Archive for March 2012

Cards on the table: iPad HD

Tuesday, March 6th, 2012

As pretty much everyone who cares knows by now, there will be an Apple event tomorrow that will introduce the new iPad. It’s prediction time. Here’s what I’m guessing we’ll see.

  • The new iPad will be called the iPad HD and, other than some minor tweaks to the shape of the back, will look essentially the same as the iPad 2 when turned off.
  • It will have a high-resolution, 2048×1536 screen.
  • It will have a faster processor. I’m betting this will be the quad-core A6 processor, but a faster dual-core processor (A5X) is also possible.
  • It will have better cameras and “FaceTime HD” will be touted as one the advantages.
  • A new Apple TV will be released. It will be basically the same as the old Apple TV, but will support 1080p video.
  • There will be new apps/features to highlight the strengths of the new iPad. This is most likely to include photo editing (e.g. Aperture).
  • It will have Bluetooth 4.0
  • The 3G models will be replaced by LTE models, at least in the US, for carriers that support LTE. FaceTime over LTE will be touted as one of the advantages.
  • We’ll also see the announcement of some major new iPad apps, most likely Microsoft Office.

Siri is a wildcard. I give it a 50% chance.

Lytro needs work

Thursday, March 1st, 2012

Lytro review | The Verge.

But the first iteration of the Lytro isn’t quite there yet: it’s hard to use, its display is terrible, and outside of a few particular situations its photos aren’t good enough to even be worth saving. It’s not even close to being able to replace an everyday camera, and at $399-$499, for most people it would have to.

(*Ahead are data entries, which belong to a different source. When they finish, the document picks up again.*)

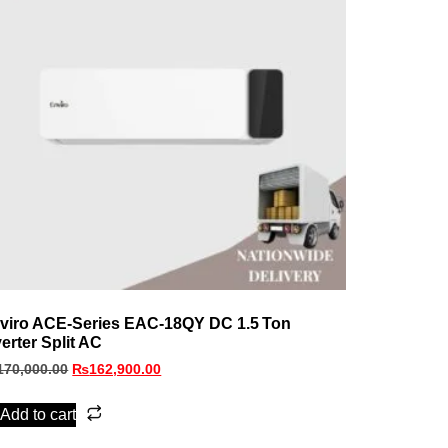
viro ACE‑Series EAC‑18QY DC 1.5 Ton
verter Split AC
170,000.00
₨
162,900.00
Add to cart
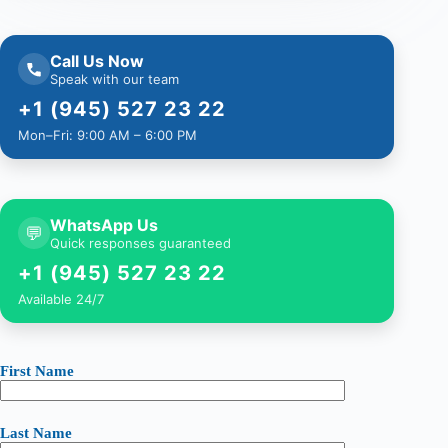
Call Us Now
Speak with our team
+1 (945) 527 23 22
Mon–Fri: 9:00 AM – 6:00 PM
WhatsApp Us
💬
Quick responses guaranteed
+1 (945) 527 23 22
Available 24/7
First Name
Last Name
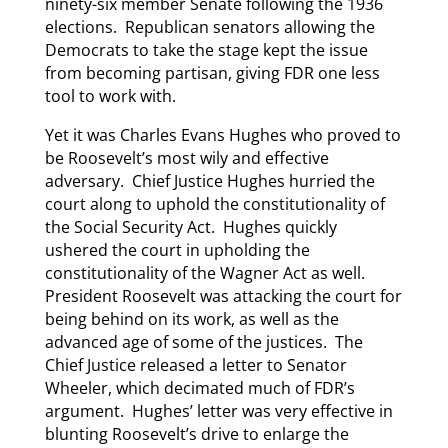
ninety-six member Senate following the 1936
elections. Republican senators allowing the
Democrats to take the stage kept the issue
from becoming partisan, giving FDR one less
tool to work with.
Yet it was Charles Evans Hughes who proved to
be Roosevelt’s most wily and effective
adversary. Chief Justice Hughes hurried the
court along to uphold the constitutionality of
the Social Security Act. Hughes quickly
ushered the court in upholding the
constitutionality of the Wagner Act as well.
President Roosevelt was attacking the court for
being behind on its work, as well as the
advanced age of some of the justices. The
Chief Justice released a letter to Senator
Wheeler, which decimated much of FDR’s
argument. Hughes’ letter was very effective in
blunting Roosevelt’s drive to enlarge the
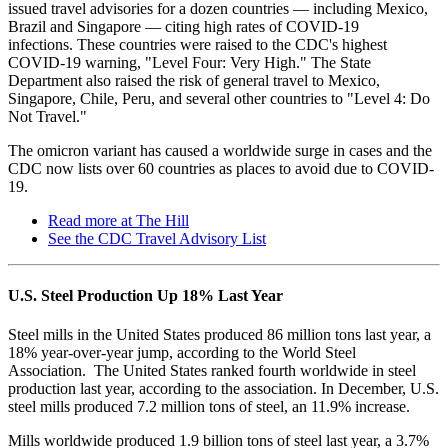
issued travel advisories for a dozen countries — including Mexico,
Brazil and Singapore — citing high rates of COVID-19
infections. These countries were raised to the CDC's highest
COVID-19 warning, "Level Four: Very High." The State
Department also raised the risk of general travel to Mexico,
Singapore, Chile, Peru, and several other countries to "Level 4: Do
Not Travel."
The omicron variant has caused a worldwide surge in cases and the
CDC now lists over 60 countries as places to avoid due to COVID-
19.
Read more at The Hill
See the CDC Travel Advisory List
U.S. Steel Production Up 18% Last Year
Steel mills in the United States produced 86 million tons last year, a
18% year-over-year jump, according to the World Steel
Association. The United States ranked fourth worldwide in steel
production last year, according to the association. In December, U.S.
steel mills produced 7.2 million tons of steel, an 11.9% increase.
Mills worldwide produced 1.9 billion tons of steel last year, a 3.7%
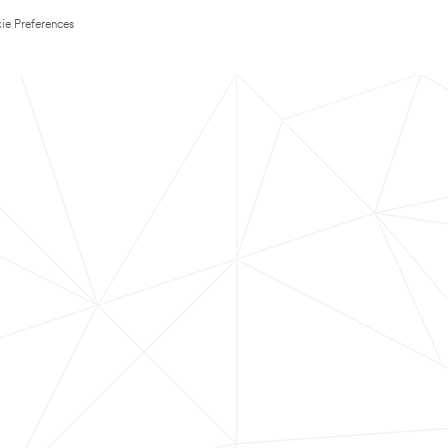
ie Preferences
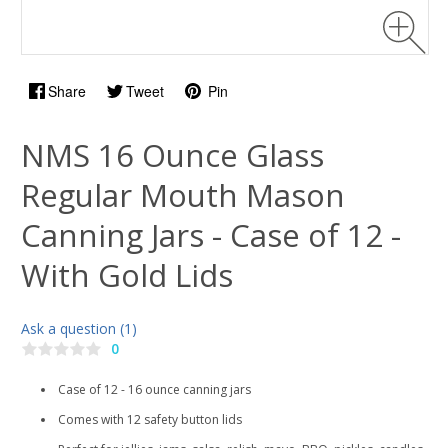
Share
Tweet
Pin
NMS 16 Ounce Glass
Regular Mouth Mason
Canning Jars - Case of 12 -
With Gold Lids
Ask a question (1)
0
Case of 12 - 16 ounce canning jars
Comes with 12 safety button lids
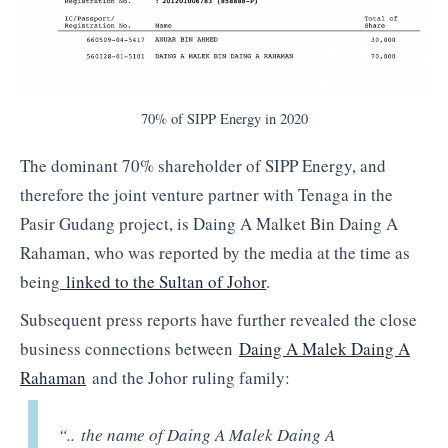
70% of SIPP Energy in 2020
The dominant 70% shareholder of SIPP Energy, and
therefore the joint venture partner with Tenaga in the
Pasir Gudang project, is Daing A Malket Bin Daing A
Rahaman, who was reported by the media at the time as
being
linked to the Sultan of Johor
.
Subsequent press reports have further revealed the close
business connections between
Daing A Malek Daing A
Rahaman
and the Johor ruling family:
“.. the name of Daing A Malek Daing A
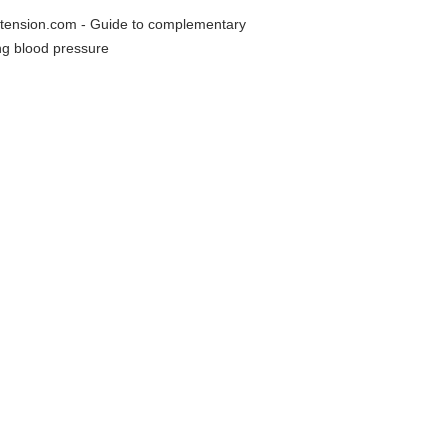
rtension.com - Guide to complementary
ing blood pressure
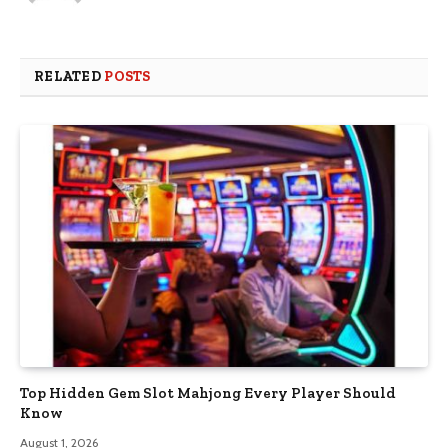
RELATED
POSTS
Top Hidden Gem Slot Mahjong Every Player Should
Know
August 1, 2026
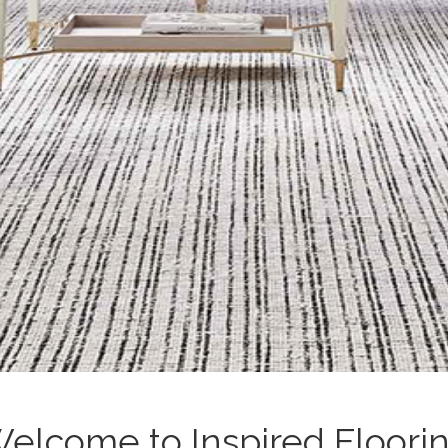
elcome to Inspired Floori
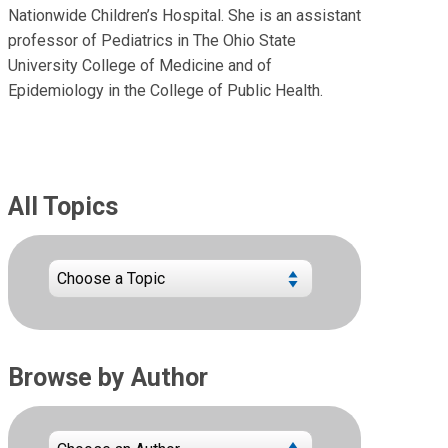
Nationwide Children’s Hospital. She is an assistant
professor of Pediatrics in The Ohio State
University College of Medicine and of
Epidemiology in the College of Public Health.
All Topics
Browse by Author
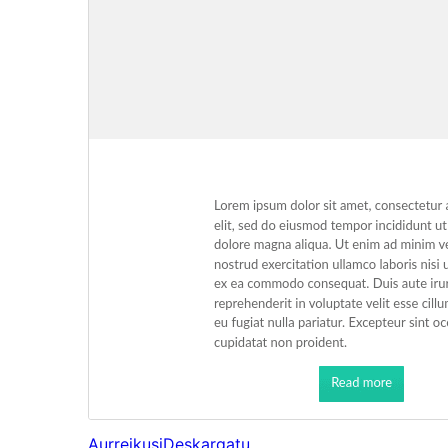
Aurreikusi
Deskargatu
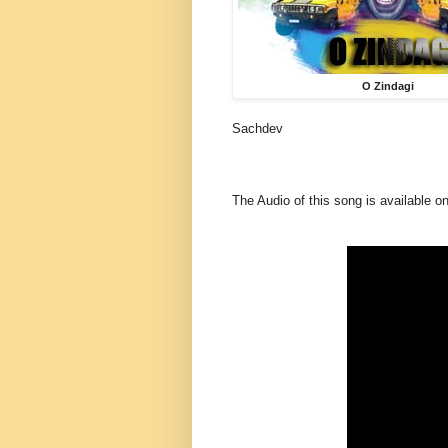
O Zindagi
Sachdev
The Audio of this song is available o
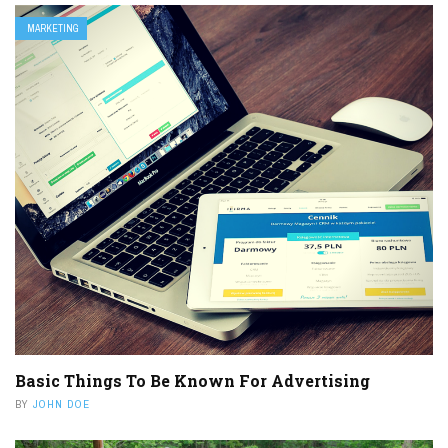
MARKETING
Basic Things To Be Known For Advertising
BY
JOHN DOE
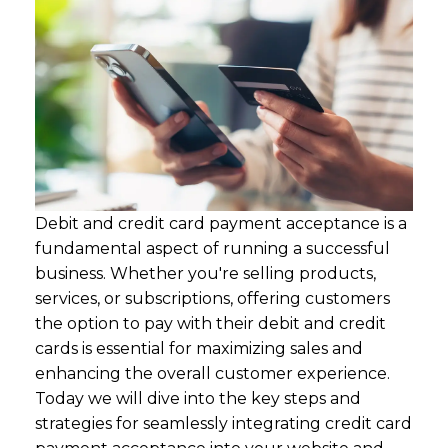
Debit and credit card payment acceptance is a
fundamental aspect of running a successful
business. Whether you're selling products,
services, or subscriptions, offering customers
the option to pay with their debit and credit
cards is essential for maximizing sales and
enhancing the overall customer experience.
Today we will dive into the key steps and
strategies for seamlessly integrating credit card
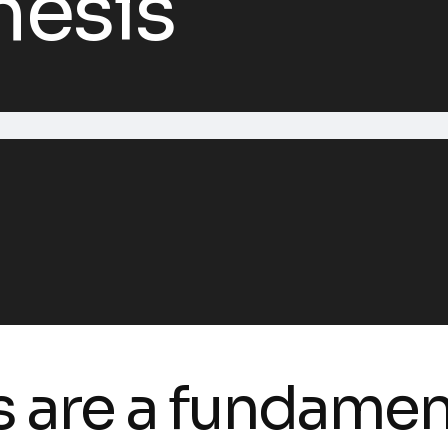
hesis
s are a fundame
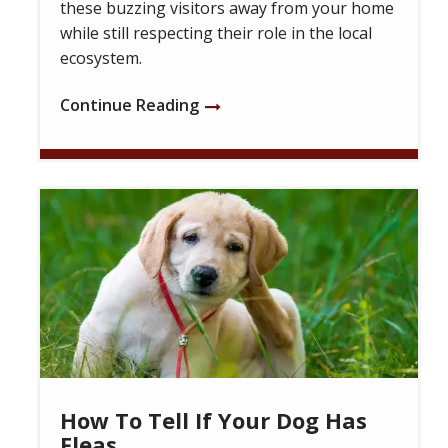
these buzzing visitors away from your home
while still respecting their role in the local
ecosystem.
Continue Reading
Image
How To Tell If Your Dog Has
Fleas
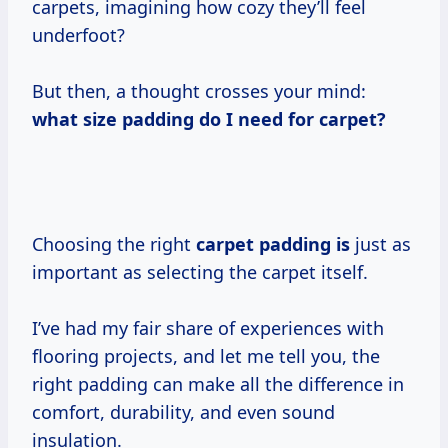
carpets, imagining how cozy they’ll feel
underfoot?
But then, a thought crosses your mind:
what size
padding do I
need for carpet?
Choosing the right
carpet padding is
just as
important as selecting the carpet itself.
I’ve had my fair share of experiences with
flooring projects, and let me tell you, the
right padding can make all the difference in
comfort, durability, and even sound
insulation.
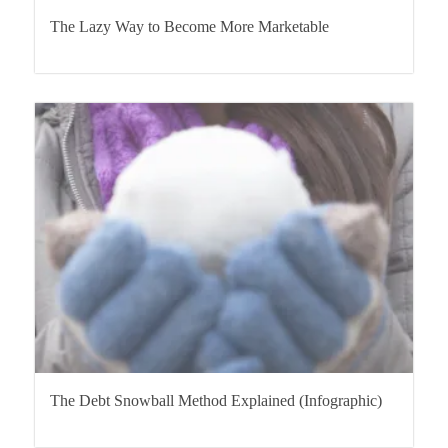
The Lazy Way to Become More Marketable
The Debt Snowball Method Explained (Infographic)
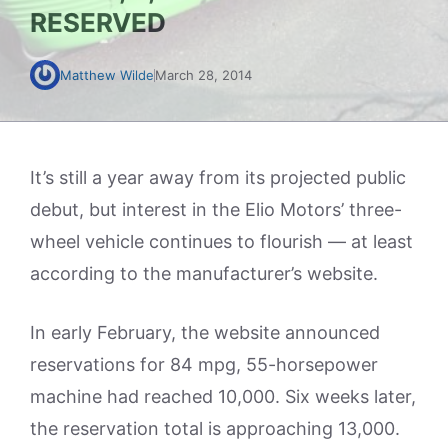
RESERVED
Matthew Wilde
March 28, 2014
It’s still a year away from its projected public
debut, but interest in the Elio Motors’ three-
wheel vehicle continues to flourish — at least
according to the manufacturer’s website.
In early February, the website announced
reservations for 84 mpg, 55-horsepower
machine had reached 10,000. Six weeks later,
the reservation total is approaching 13,000.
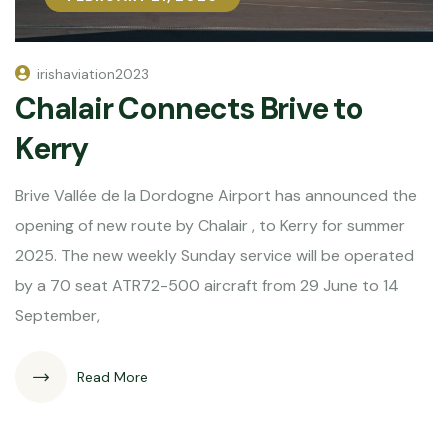
irishaviation2023
Chalair Connects Brive to
Kerry
Brive Vallée de la Dordogne Airport has announced the
opening of new route by Chalair , to Kerry for summer
2025. The new weekly Sunday service will be operated
by a 70 seat ATR72-500 aircraft from 29 June to 14
September,
Read More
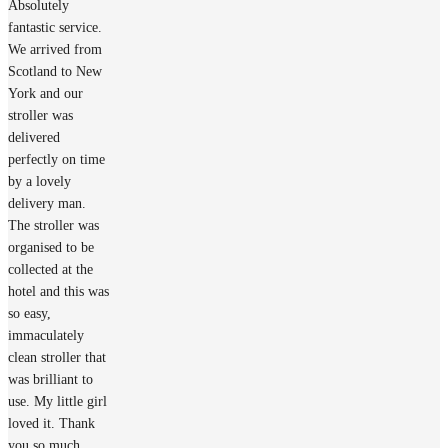
Absolutely
fantastic service.
We arrived from
Scotland to New
York and our
stroller was
delivered
perfectly on time
by a lovely
delivery man.
The stroller was
organised to be
collected at the
hotel and this was
so easy,
immaculately
clean stroller that
was brilliant to
use. My little girl
loved it. Thank
you so much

Lytro is the camera based on new technology that lets you focus the picture after you take the shot. I’m definitely improving as a photographer, but I have my share of out of focus shots. Digital photography has a number of advantages over conventional photography, but one of the biggest appeals is that you can fix so many issues after you take the picture. The Lytro appears to add incorrect focus to the list.  However, it sounds like the technology just isn’t there yet to replace something like a dSLR.